Она прижала руки ко рту и прикусила пальцы. Она не верила глазам. Ее Илья здесь, обросший рыжей бородой, страшный, худой, с запавшими внутрь глазами, но живой! Живой!

— Илюша! — крикнула она и упала, как подкошенная, на пол.

Все кинулись к ней. Уложили на койку. Илья своей исхудалой, костлявой рукой гладил Варины волосы, лицо, руки. Она говорила:

— Илюшенька, как же это?.. Милый, родной!.. Живой, живой!

Павка и Глаша, притихшие, сидели в уголке, прижавшись друг к другу, и слушали рассказ Ильи.

А Илья хриплым голосом рассказывал, как он остался один на корабле. Ему нужно было отвлечь внимание японцев от уходивших к берегу шлюпок. Он лежал у пулемета.
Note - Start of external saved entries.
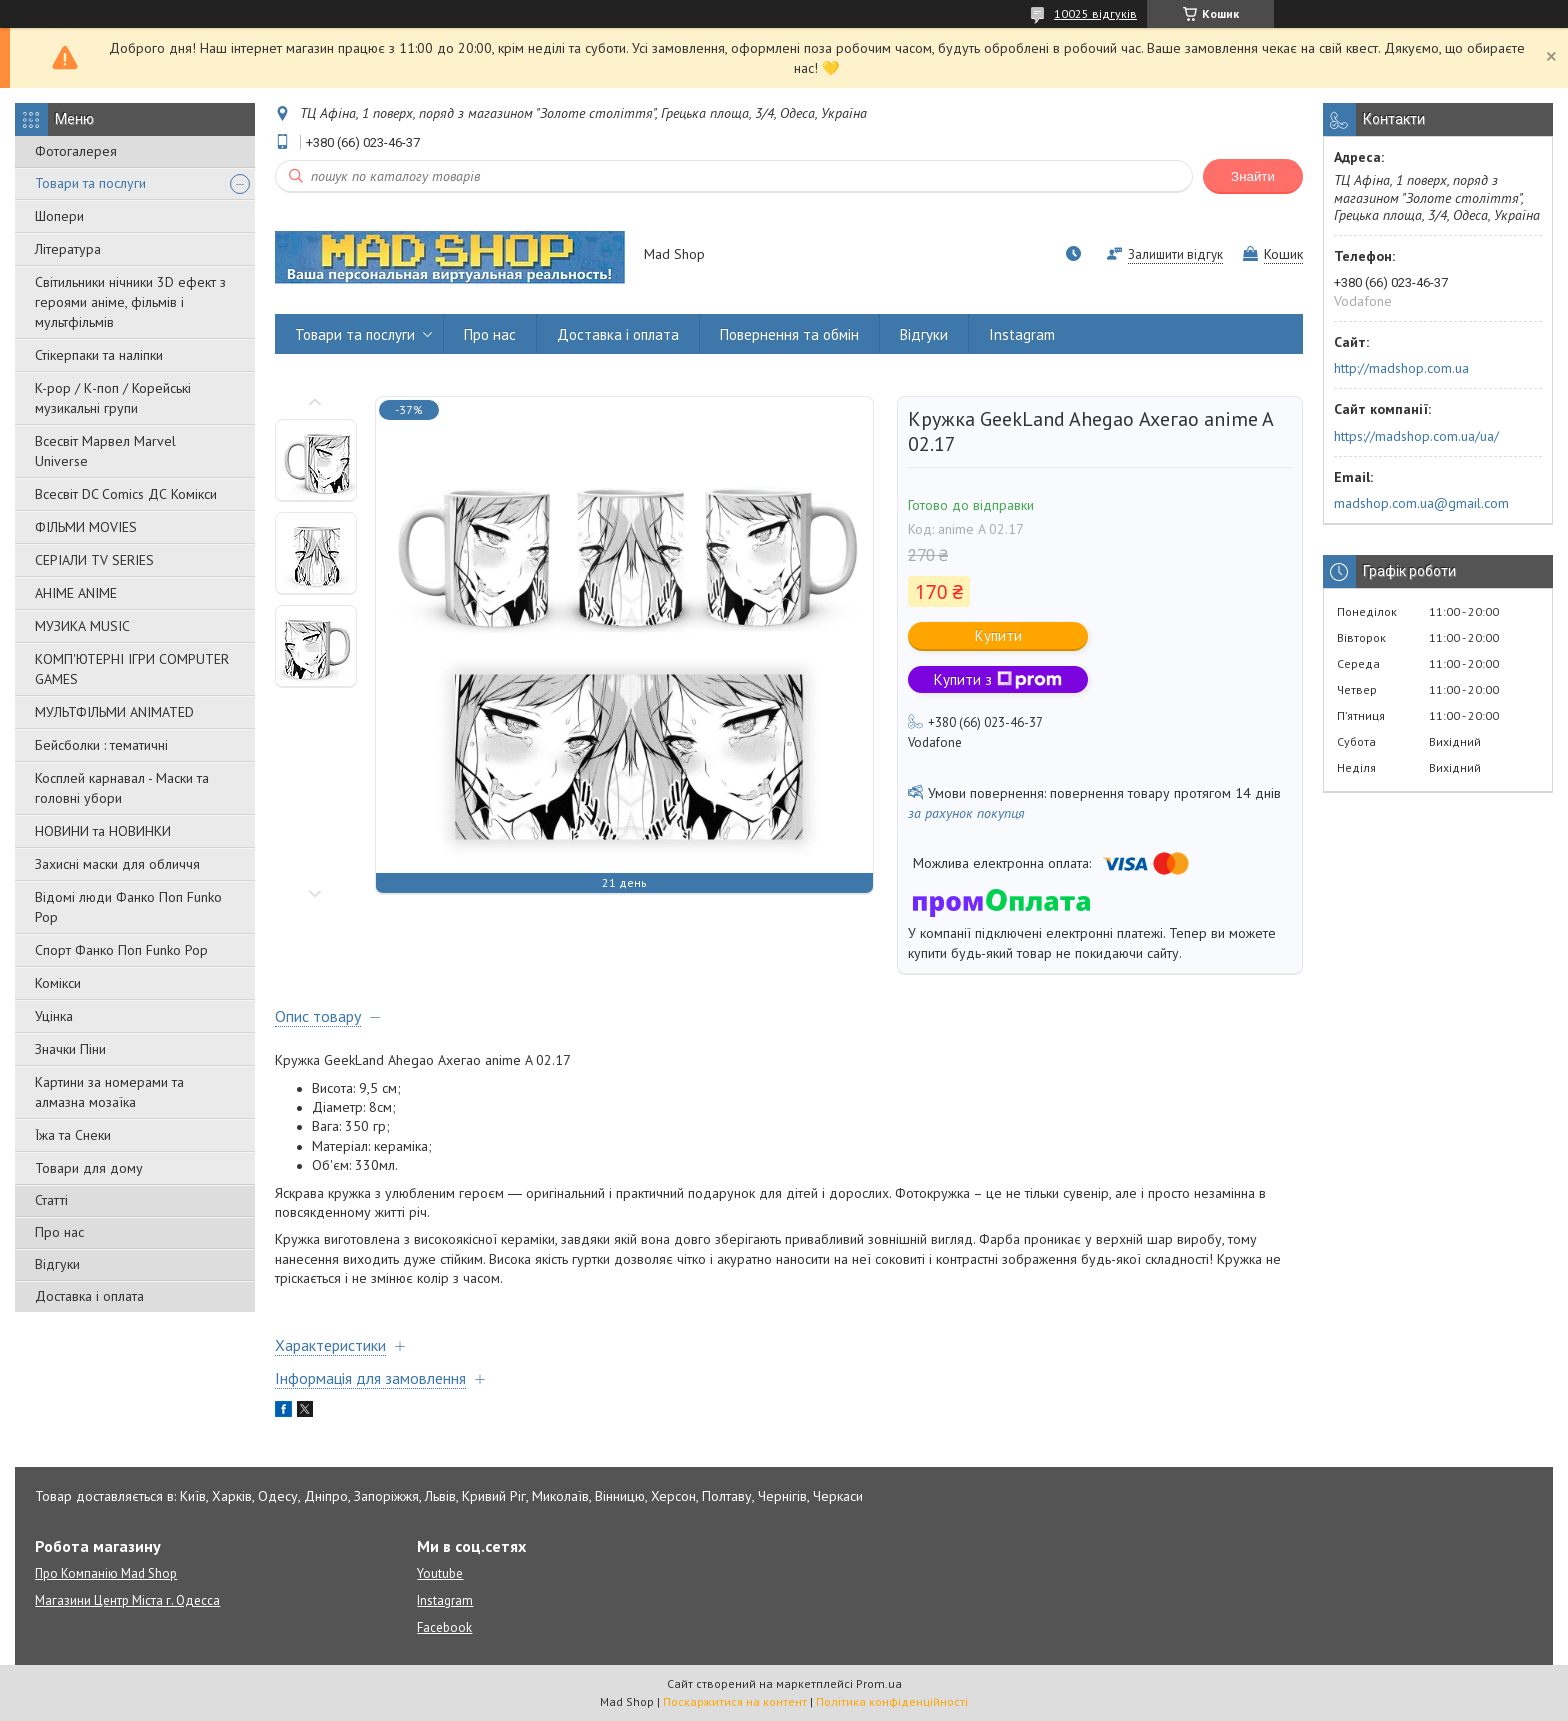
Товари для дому (89, 1168)
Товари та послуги (90, 183)
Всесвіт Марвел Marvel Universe (105, 451)
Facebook (444, 1627)
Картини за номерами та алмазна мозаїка (109, 1092)
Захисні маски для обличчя (117, 864)
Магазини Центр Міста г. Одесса (127, 1600)
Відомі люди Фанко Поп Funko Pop (128, 907)
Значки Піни (70, 1049)
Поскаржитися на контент (735, 1701)
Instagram (1022, 334)
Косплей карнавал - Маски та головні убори (122, 788)
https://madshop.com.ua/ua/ (1416, 436)
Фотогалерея (76, 151)
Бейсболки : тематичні (101, 745)
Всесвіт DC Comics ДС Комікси (126, 494)
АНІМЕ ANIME (76, 593)
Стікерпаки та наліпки (99, 355)
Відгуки (57, 1264)
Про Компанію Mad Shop (106, 1573)
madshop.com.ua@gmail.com (1421, 503)
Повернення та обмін (789, 334)
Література (68, 249)
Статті (51, 1200)
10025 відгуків (1095, 13)
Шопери (59, 216)
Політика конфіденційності (892, 1701)
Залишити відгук (1175, 254)
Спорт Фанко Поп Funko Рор (121, 950)
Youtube (440, 1573)
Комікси (58, 983)
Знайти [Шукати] (1253, 176)
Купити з (998, 679)
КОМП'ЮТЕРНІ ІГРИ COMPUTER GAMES (132, 669)
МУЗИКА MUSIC (82, 626)
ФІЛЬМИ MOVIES (86, 527)
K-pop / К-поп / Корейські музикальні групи (113, 398)
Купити (998, 635)
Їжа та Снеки (73, 1135)
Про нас (59, 1232)
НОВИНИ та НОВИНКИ (103, 831)
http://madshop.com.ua (1401, 368)
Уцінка (54, 1016)
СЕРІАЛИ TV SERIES (94, 560)
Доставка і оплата (89, 1296)
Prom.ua (879, 1683)
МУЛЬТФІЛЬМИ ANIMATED (114, 712)
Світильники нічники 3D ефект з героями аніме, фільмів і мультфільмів (130, 302)
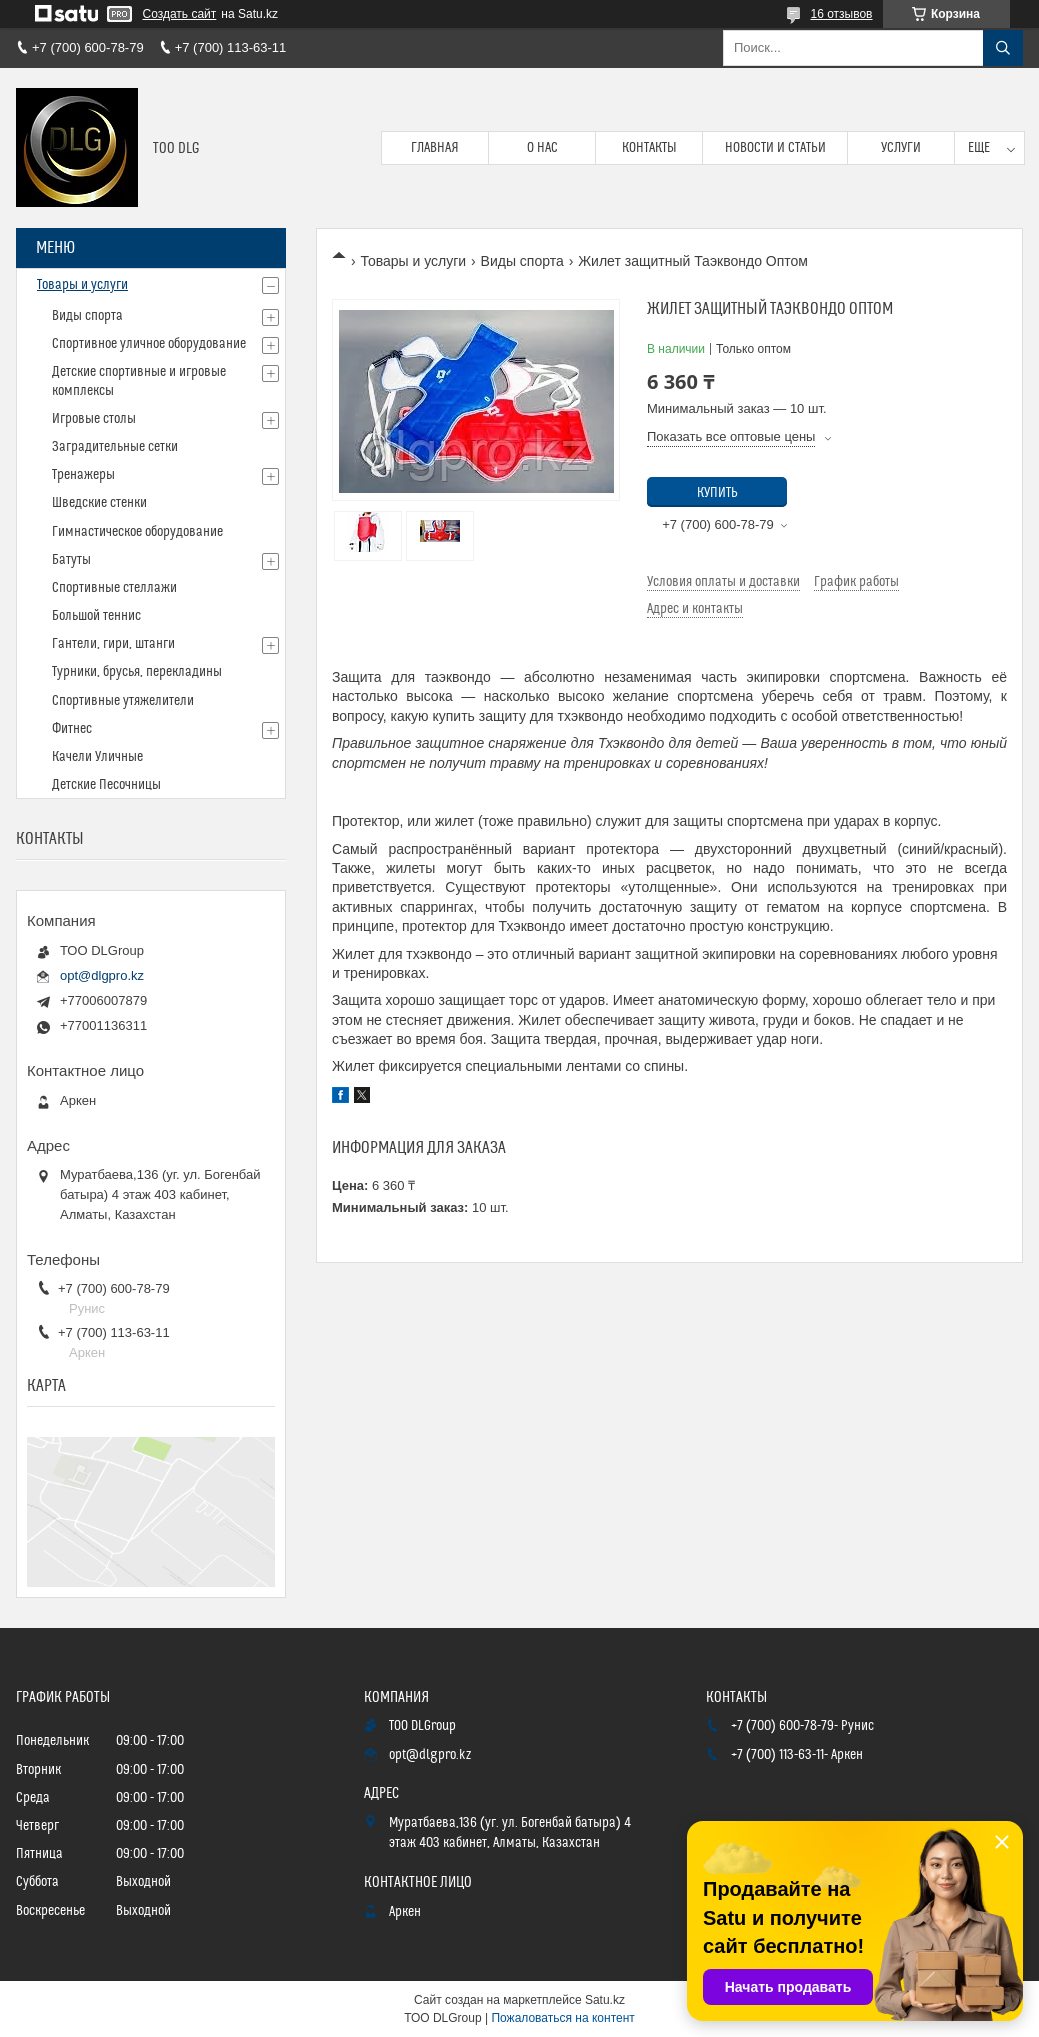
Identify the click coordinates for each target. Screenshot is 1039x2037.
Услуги (901, 148)
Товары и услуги (413, 261)
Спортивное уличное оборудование (149, 344)
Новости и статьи (775, 148)
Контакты (649, 148)
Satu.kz (605, 2000)
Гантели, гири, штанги (113, 644)
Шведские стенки (99, 503)
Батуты (71, 560)
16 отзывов (841, 14)
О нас (542, 148)
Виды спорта (522, 261)
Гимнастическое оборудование (137, 532)
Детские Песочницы (106, 785)
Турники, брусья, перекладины (137, 672)
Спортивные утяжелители (123, 701)
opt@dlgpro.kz (102, 975)
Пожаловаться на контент (562, 2018)
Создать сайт (180, 14)
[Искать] (1003, 48)
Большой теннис (96, 616)
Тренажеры (83, 475)
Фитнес (72, 729)
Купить (717, 493)
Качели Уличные (97, 757)
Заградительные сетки (115, 447)
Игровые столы (94, 419)
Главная (435, 148)
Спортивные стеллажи (114, 588)
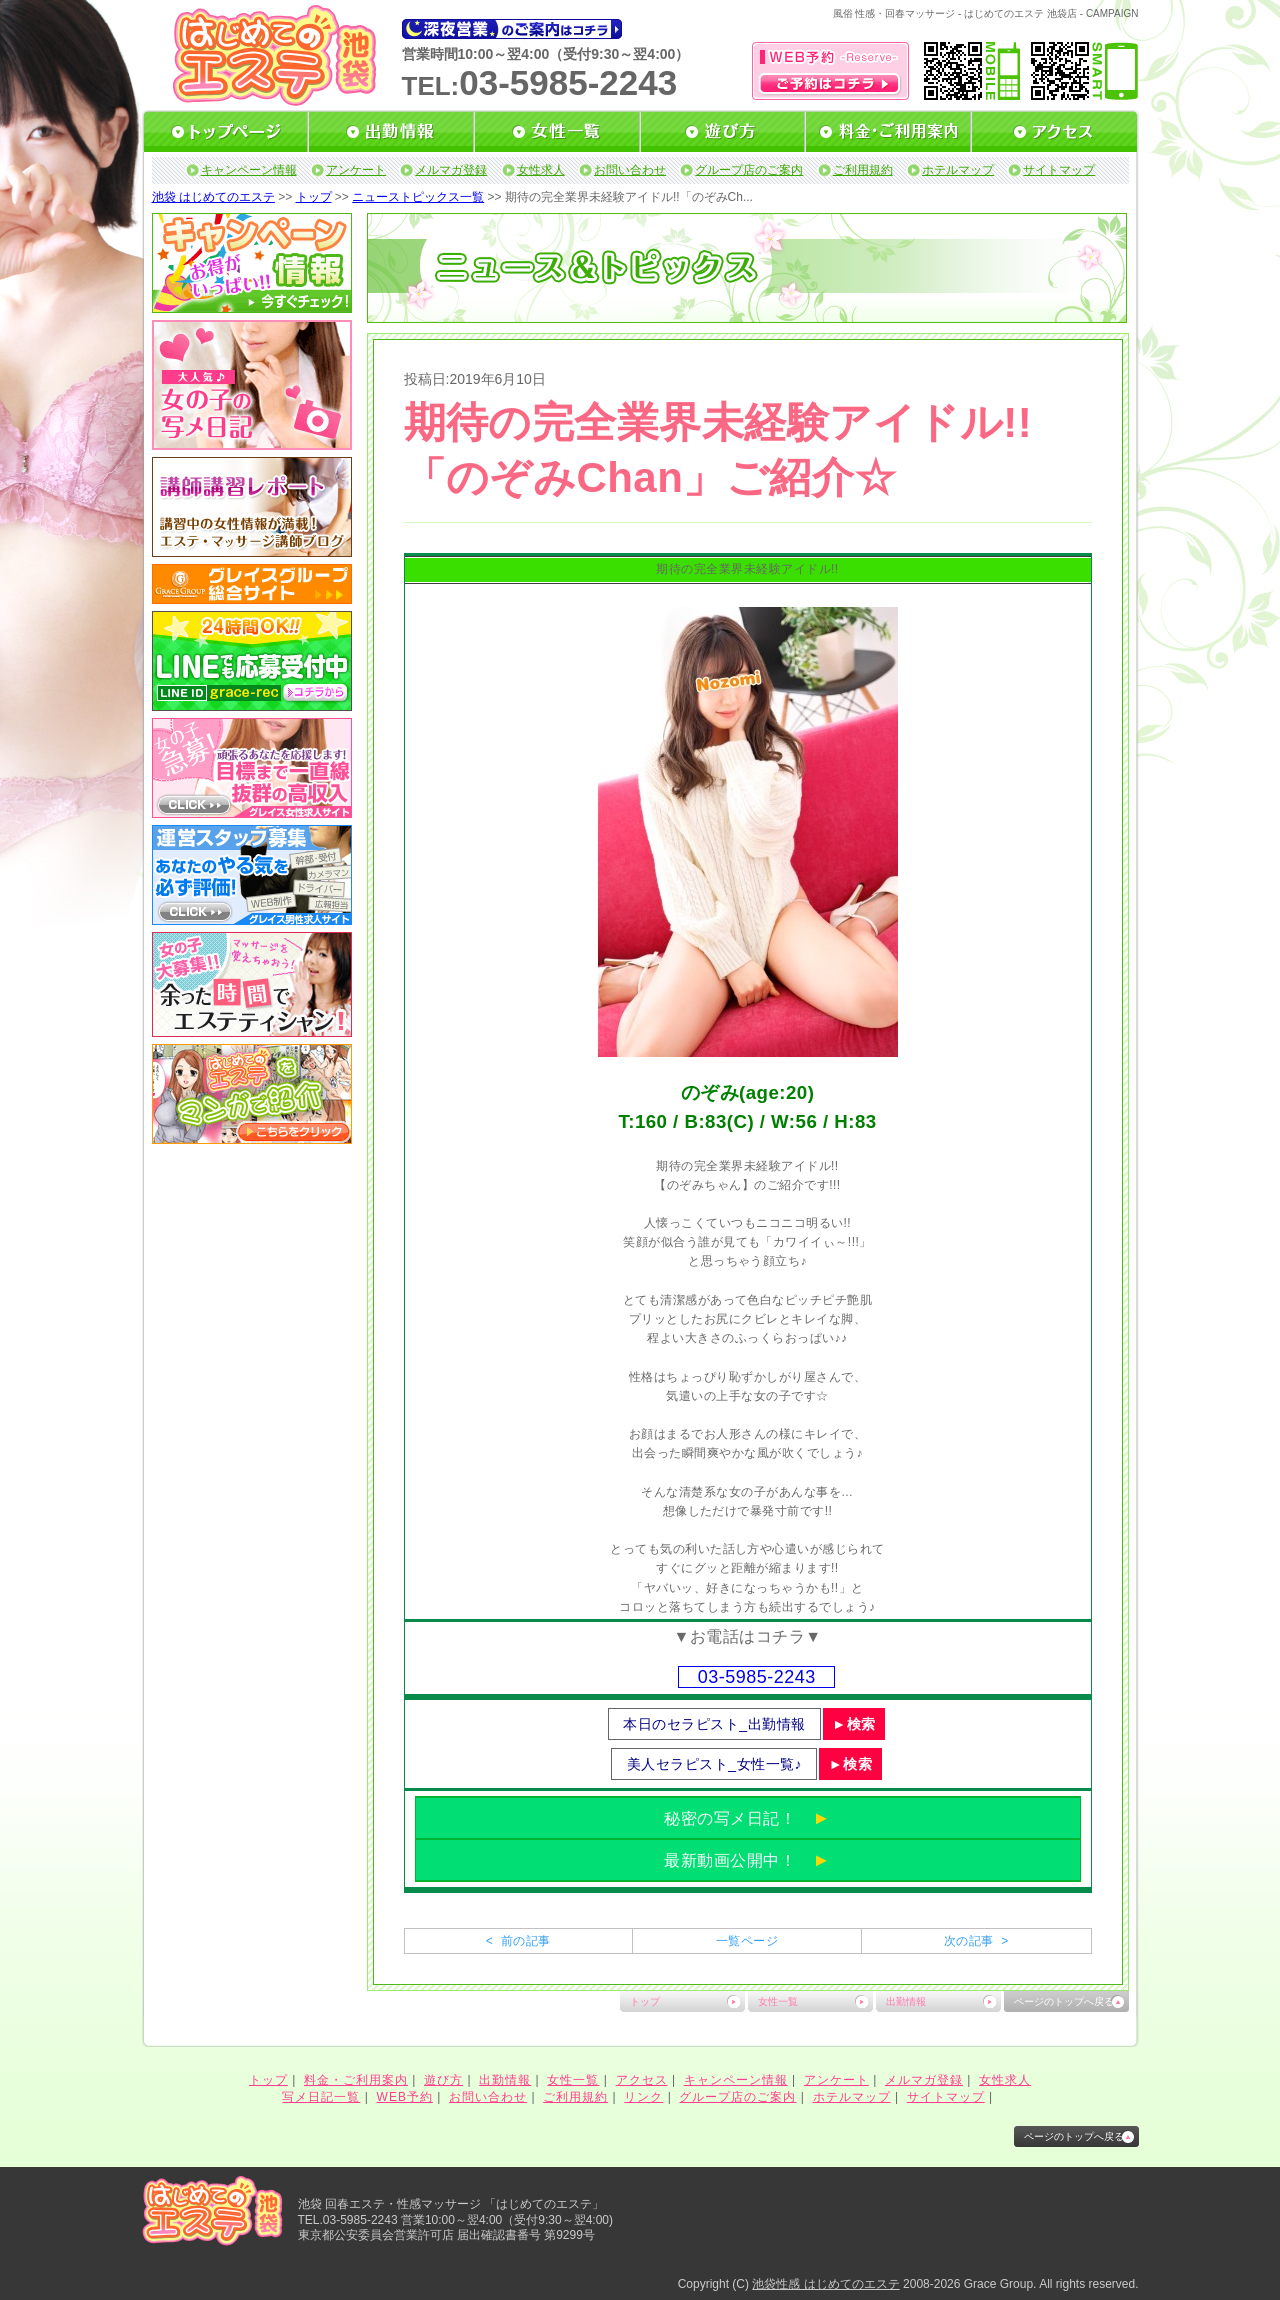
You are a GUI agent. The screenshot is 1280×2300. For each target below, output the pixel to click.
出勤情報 (906, 2001)
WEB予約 (405, 2097)
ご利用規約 (863, 170)
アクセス (642, 2080)
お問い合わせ (630, 170)
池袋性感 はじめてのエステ (825, 2284)
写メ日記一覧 (321, 2097)
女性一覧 (778, 2001)
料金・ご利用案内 (356, 2080)
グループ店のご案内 (749, 170)
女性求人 (541, 170)
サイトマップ (1059, 170)
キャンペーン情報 (249, 170)
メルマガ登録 (451, 170)
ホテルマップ (958, 170)
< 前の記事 (518, 1941)
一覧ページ (747, 1941)
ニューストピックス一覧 (418, 197)
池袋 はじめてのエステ (213, 197)
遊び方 (443, 2080)
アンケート (356, 170)
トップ (314, 197)
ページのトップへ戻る (1064, 2001)
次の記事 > (976, 1941)
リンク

Ему послышалось, что японцы подплывают к кораблю. Он целую пулеметную ленту прострочил в темноту. У Ильи онемели руки и ноги. Он собрался уже было сойти с корабля в оставленную матросами шлюпку и догонять своих, как вдруг услышал позади себя шорох. Илья не успел опомниться, как на него сразу накинулось несколько человек и стали душить его. Он отбивался, но чьи-то костлявые руки сжали его шею, как клещи. Он потерял сознание. Когда Илья очнулся, он лежал в подвале на каменном холодном полу, связанный веревками, а у двери стоял японец-часовой.